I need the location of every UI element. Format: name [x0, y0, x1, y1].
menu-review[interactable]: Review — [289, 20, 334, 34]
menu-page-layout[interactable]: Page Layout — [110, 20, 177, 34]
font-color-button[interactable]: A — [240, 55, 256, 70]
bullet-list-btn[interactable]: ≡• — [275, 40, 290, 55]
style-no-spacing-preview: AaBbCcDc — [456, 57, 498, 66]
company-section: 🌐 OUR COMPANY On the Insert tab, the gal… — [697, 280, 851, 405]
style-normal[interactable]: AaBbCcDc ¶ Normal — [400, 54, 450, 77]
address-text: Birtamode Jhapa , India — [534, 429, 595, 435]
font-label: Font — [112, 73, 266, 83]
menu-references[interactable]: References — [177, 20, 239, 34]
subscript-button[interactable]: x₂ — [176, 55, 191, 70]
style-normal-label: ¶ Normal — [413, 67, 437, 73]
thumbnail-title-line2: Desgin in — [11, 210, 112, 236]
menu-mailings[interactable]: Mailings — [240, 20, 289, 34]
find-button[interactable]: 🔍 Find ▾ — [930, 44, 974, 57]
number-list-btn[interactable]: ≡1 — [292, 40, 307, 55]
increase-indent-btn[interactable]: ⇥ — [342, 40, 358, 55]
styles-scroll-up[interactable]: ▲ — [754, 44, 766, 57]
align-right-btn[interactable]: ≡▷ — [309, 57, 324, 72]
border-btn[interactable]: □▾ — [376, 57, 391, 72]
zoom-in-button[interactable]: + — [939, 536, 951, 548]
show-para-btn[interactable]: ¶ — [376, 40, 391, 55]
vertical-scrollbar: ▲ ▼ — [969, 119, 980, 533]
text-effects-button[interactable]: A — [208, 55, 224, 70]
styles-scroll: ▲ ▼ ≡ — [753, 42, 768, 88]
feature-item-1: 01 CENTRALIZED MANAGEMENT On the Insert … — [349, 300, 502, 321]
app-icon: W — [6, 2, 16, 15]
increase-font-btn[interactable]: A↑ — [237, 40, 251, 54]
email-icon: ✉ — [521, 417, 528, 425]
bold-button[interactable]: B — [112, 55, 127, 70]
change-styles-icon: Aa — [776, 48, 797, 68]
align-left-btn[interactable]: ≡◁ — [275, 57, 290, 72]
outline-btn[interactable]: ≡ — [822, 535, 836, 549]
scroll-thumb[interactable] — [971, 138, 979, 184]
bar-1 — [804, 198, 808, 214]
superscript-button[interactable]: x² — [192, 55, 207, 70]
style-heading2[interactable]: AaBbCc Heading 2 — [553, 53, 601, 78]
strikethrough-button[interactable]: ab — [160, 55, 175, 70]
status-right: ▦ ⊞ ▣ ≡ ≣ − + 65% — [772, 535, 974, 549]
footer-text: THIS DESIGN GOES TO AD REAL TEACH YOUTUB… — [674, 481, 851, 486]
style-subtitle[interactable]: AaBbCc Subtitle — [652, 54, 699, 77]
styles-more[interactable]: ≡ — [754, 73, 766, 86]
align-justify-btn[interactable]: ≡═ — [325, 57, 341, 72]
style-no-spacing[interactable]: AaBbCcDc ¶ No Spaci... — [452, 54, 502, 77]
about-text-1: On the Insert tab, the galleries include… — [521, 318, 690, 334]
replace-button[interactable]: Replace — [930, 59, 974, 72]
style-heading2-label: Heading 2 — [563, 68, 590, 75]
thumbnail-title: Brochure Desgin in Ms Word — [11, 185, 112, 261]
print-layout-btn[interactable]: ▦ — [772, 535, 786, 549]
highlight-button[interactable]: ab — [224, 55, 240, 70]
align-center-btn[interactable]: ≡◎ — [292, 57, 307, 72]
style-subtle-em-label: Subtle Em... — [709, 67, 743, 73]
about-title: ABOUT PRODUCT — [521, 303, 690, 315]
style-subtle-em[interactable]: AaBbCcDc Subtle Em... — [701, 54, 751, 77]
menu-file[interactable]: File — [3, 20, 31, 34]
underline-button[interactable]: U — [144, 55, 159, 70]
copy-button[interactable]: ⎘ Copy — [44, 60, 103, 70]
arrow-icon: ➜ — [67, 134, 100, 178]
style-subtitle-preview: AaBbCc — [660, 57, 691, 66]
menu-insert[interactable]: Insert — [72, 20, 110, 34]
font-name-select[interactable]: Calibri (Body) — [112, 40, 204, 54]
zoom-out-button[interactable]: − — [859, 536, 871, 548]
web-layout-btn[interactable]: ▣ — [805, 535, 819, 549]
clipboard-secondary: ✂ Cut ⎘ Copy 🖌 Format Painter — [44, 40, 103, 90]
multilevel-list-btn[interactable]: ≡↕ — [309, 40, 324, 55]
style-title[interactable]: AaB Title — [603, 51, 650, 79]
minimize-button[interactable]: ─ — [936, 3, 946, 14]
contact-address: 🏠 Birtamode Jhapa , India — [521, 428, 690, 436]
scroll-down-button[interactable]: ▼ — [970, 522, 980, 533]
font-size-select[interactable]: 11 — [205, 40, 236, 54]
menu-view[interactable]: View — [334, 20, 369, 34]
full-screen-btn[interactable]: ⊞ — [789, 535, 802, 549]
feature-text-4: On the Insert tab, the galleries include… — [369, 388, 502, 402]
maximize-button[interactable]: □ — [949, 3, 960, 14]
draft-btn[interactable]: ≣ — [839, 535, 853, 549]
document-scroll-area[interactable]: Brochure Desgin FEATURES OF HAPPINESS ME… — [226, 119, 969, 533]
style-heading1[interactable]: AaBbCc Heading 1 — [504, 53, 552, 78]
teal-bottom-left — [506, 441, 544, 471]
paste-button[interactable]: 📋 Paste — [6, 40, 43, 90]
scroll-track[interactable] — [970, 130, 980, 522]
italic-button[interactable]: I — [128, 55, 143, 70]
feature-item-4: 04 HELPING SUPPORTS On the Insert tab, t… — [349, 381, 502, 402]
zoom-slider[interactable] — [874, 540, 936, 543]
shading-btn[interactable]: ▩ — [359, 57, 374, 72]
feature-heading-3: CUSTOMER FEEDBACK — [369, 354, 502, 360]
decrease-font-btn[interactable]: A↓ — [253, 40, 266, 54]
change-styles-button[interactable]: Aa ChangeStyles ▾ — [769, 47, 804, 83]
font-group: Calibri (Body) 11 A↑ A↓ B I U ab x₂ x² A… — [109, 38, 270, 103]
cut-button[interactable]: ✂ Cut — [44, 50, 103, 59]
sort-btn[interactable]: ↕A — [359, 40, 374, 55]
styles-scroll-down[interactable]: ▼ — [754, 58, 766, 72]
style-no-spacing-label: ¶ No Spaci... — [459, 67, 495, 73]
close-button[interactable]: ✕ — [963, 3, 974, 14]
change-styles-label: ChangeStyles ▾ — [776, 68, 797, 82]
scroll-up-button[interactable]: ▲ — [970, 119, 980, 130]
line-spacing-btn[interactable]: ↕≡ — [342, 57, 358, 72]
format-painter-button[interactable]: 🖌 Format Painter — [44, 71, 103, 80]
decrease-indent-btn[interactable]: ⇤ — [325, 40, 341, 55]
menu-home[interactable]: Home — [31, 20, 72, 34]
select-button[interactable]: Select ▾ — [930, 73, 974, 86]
+ + +
What this task involves :: Show every line above in which the word "Format" is found.

Answer space ::
I need the location of every UI element. Format: name [x0, y0, x1, y1].
clipboard-secondary: ✂ Cut ⎘ Copy 🖌 Format Painter — [44, 40, 103, 90]
format-painter-button[interactable]: 🖌 Format Painter — [44, 71, 103, 80]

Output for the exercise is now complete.